Very exciting news I’d like to share this week! I am thrilled to announce I have joined the all-women Sedna Epic team and will be traveling in late July with them to Baffin Island, in the Canadian Territory of Nunavut. Sedna’s educational outreach program will work with Inuit communities and in particular young women to deliver an educational outreach program focused on ocean conservation and climate change.
Snorkel the Northwest Passage for Climate Change
Over the next three summers the team will snorkel the Canadian Arctic’s 3,000 km Northwest Passage from Pond Inlet to Tuktoyaktuk, Northwest Territories.
The all-female team of scientists, explorers, educators, and artists will be the first to attempt the voyage. By completing this journey we hope to bring worldwide attention to disappearing sea ice and climate change.

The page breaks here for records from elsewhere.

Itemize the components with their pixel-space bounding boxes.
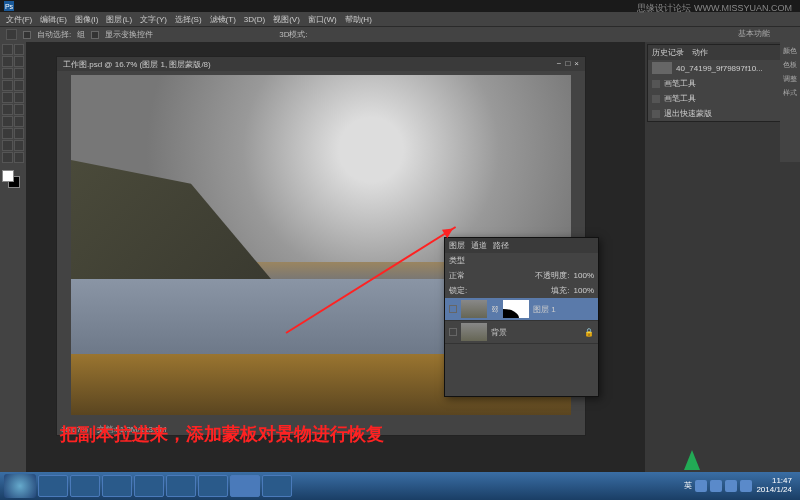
color-swatch[interactable] bbox=[2, 170, 20, 188]
blend-mode[interactable]: 正常 bbox=[449, 270, 465, 281]
tray-icon[interactable] bbox=[695, 480, 707, 492]
move-tool[interactable] bbox=[2, 44, 13, 55]
strip-swatches[interactable]: 色板 bbox=[782, 60, 798, 70]
ime-indicator[interactable]: 英 bbox=[684, 480, 692, 492]
annotation-text: 把副本拉进来，添加蒙板对景物进行恢复 bbox=[60, 422, 384, 446]
menu-3d[interactable]: 3D(D) bbox=[244, 15, 265, 24]
dodge-tool[interactable] bbox=[14, 116, 25, 127]
menu-image[interactable]: 图像(I) bbox=[75, 14, 99, 25]
document-tab[interactable]: 工作图.psd @ 16.7% (图层 1, 图层蒙版/8) bbox=[63, 59, 211, 69]
menu-window[interactable]: 窗口(W) bbox=[308, 14, 337, 25]
auto-select-checkbox[interactable] bbox=[23, 31, 31, 39]
history-panel: 历史记录 动作 40_74199_9f79897f10... 画笔工具 画笔工具… bbox=[647, 44, 798, 122]
link-icon[interactable]: ⛓ bbox=[491, 305, 499, 314]
menu-edit[interactable]: 编辑(E) bbox=[40, 14, 67, 25]
close-icon[interactable]: × bbox=[574, 59, 579, 69]
wand-tool[interactable] bbox=[14, 56, 25, 67]
lasso-tool[interactable] bbox=[2, 56, 13, 67]
layer-row[interactable]: 背景 🔒 bbox=[445, 321, 598, 344]
toolbox bbox=[0, 42, 26, 482]
collapsed-panels: 颜色 色板 调整 样式 bbox=[780, 42, 800, 162]
fill-value[interactable]: 100% bbox=[574, 286, 594, 295]
auto-select-label: 自动选择: bbox=[37, 29, 71, 40]
menu-help[interactable]: 帮助(H) bbox=[345, 14, 372, 25]
gradient-tool[interactable] bbox=[14, 104, 25, 115]
fill-label: 填充: bbox=[551, 285, 569, 296]
visibility-icon[interactable] bbox=[449, 305, 457, 313]
shape-tool[interactable] bbox=[14, 140, 25, 151]
menu-filter[interactable]: 滤镜(T) bbox=[210, 14, 236, 25]
mask-icon bbox=[652, 110, 660, 118]
show-transform-label: 显示变换控件 bbox=[105, 29, 153, 40]
layer-kind[interactable]: 类型 bbox=[449, 255, 465, 266]
brush-icon bbox=[652, 80, 660, 88]
crop-tool[interactable] bbox=[2, 68, 13, 79]
task-ie[interactable] bbox=[38, 475, 68, 497]
layer-name[interactable]: 背景 bbox=[491, 327, 507, 338]
hand-tool[interactable] bbox=[2, 152, 13, 163]
tab-actions[interactable]: 动作 bbox=[692, 47, 708, 58]
strip-color[interactable]: 颜色 bbox=[782, 46, 798, 56]
strip-adjust[interactable]: 调整 bbox=[782, 74, 798, 84]
history-item[interactable]: 画笔工具 bbox=[648, 91, 797, 106]
options-bar: 自动选择: 组 显示变换控件 3D模式: bbox=[0, 26, 800, 42]
ps-logo: Ps bbox=[4, 1, 14, 11]
auto-select-dropdown[interactable]: 组 bbox=[77, 29, 85, 40]
menu-layer[interactable]: 图层(L) bbox=[106, 14, 132, 25]
layer-row[interactable]: ⛓ 图层 1 bbox=[445, 298, 598, 321]
heal-tool[interactable] bbox=[2, 80, 13, 91]
clock[interactable]: 11:472014/1/24 bbox=[756, 477, 796, 495]
opacity-value[interactable]: 100% bbox=[574, 271, 594, 280]
tray-icon[interactable] bbox=[725, 480, 737, 492]
task-photoshop[interactable] bbox=[230, 475, 260, 497]
tab-layers[interactable]: 图层 bbox=[449, 240, 465, 251]
type-tool[interactable] bbox=[14, 128, 25, 139]
eraser-tool[interactable] bbox=[2, 104, 13, 115]
tray-volume-icon[interactable] bbox=[740, 480, 752, 492]
strip-styles[interactable]: 样式 bbox=[782, 88, 798, 98]
eyedropper-tool[interactable] bbox=[14, 68, 25, 79]
tray-icon[interactable] bbox=[710, 480, 722, 492]
layers-panel: 图层 通道 路径 类型 正常 不透明度: 100% 锁定: 填充: 100% ⛓ bbox=[444, 237, 599, 397]
lock-icon: 🔒 bbox=[584, 328, 594, 337]
visibility-icon[interactable] bbox=[449, 328, 457, 336]
path-tool[interactable] bbox=[2, 140, 13, 151]
task-app3[interactable] bbox=[198, 475, 228, 497]
layer-name[interactable]: 图层 1 bbox=[533, 304, 556, 315]
stamp-tool[interactable] bbox=[2, 92, 13, 103]
watermark: 思缘设计论坛 WWW.MISSYUAN.COM bbox=[637, 2, 792, 15]
task-app4[interactable] bbox=[262, 475, 292, 497]
history-item[interactable]: 退出快速蒙版 bbox=[648, 106, 797, 121]
brush-tool[interactable] bbox=[14, 80, 25, 91]
task-app1[interactable] bbox=[134, 475, 164, 497]
windows-taskbar: 英 11:472014/1/24 bbox=[0, 472, 800, 500]
task-app2[interactable] bbox=[166, 475, 196, 497]
pen-tool[interactable] bbox=[2, 128, 13, 139]
history-brush-tool[interactable] bbox=[14, 92, 25, 103]
start-button[interactable] bbox=[4, 474, 36, 498]
tab-history[interactable]: 历史记录 bbox=[652, 47, 684, 58]
move-tool-icon[interactable] bbox=[6, 29, 17, 40]
tab-paths[interactable]: 路径 bbox=[493, 240, 509, 251]
layer-thumb[interactable] bbox=[461, 323, 487, 341]
zoom-tool[interactable] bbox=[14, 152, 25, 163]
task-media[interactable] bbox=[102, 475, 132, 497]
menu-select[interactable]: 选择(S) bbox=[175, 14, 202, 25]
lock-label: 锁定: bbox=[449, 285, 467, 296]
marquee-tool[interactable] bbox=[14, 44, 25, 55]
maximize-icon[interactable]: □ bbox=[565, 59, 570, 69]
menu-view[interactable]: 视图(V) bbox=[273, 14, 300, 25]
mode-3d-label: 3D模式: bbox=[279, 29, 307, 40]
show-transform-checkbox[interactable] bbox=[91, 31, 99, 39]
history-item[interactable]: 画笔工具 bbox=[648, 76, 797, 91]
mask-thumb[interactable] bbox=[503, 300, 529, 318]
workspace-switcher[interactable]: 基本功能 bbox=[738, 28, 770, 39]
menu-file[interactable]: 文件(F) bbox=[6, 14, 32, 25]
layer-thumb[interactable] bbox=[461, 300, 487, 318]
menu-type[interactable]: 文字(Y) bbox=[140, 14, 167, 25]
blur-tool[interactable] bbox=[2, 116, 13, 127]
task-explorer[interactable] bbox=[70, 475, 100, 497]
minimize-icon[interactable]: − bbox=[557, 59, 562, 69]
tab-channels[interactable]: 通道 bbox=[471, 240, 487, 251]
history-snapshot[interactable]: 40_74199_9f79897f10... bbox=[648, 60, 797, 76]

Bringing the Ocean to Eye Level:
Throughout the journey Team Sedna will work with ten Inuit communities to deliver educational outreach programs focused on ocean conservation and climate change. These programs will consist of using ROV’s (remotely operated vehicles/underwater robots) equipped with videcameras, mobile aquariums, and snorkel safari’s to enable the local community to explore the biodiversity of the underwater world in their very own backyards.
Combining Aboriginal and Scientific Knowledge to Mitigate Global Warming
Via Sedna’s social media channels and various media coverage, we hope to give the Inuit community a platform to express their knowledge, experience, and perspectives on the changing Arctic climate.
In late July, the Sedna Epic team will travel to Iqaluit, Nunavat (Baffin Island) where we will deliver an educational ocean outreach program with the local Inuit community. The outreach program will focus on educating, inspiring, and empowering young Inuit girls to pursue careers in the sciences.
Empowering Women and Girls
The sea women will provide mentorship to Inuit youth, introducing them to the possibility of careers in marine biology, fisheries management, seafood harvesting, ocean engineering, remotely operated vehicle pilots, marine archaeology, climate science, movie-making and photography, and as dive masters and dive instructors in the nascent dive and snorkel tourism industry in Nunavut.
Image of Sedna by Anthony Galbraith
In Inuit mythology, Sedna is the goddess/mother of the sea and all of its creatures.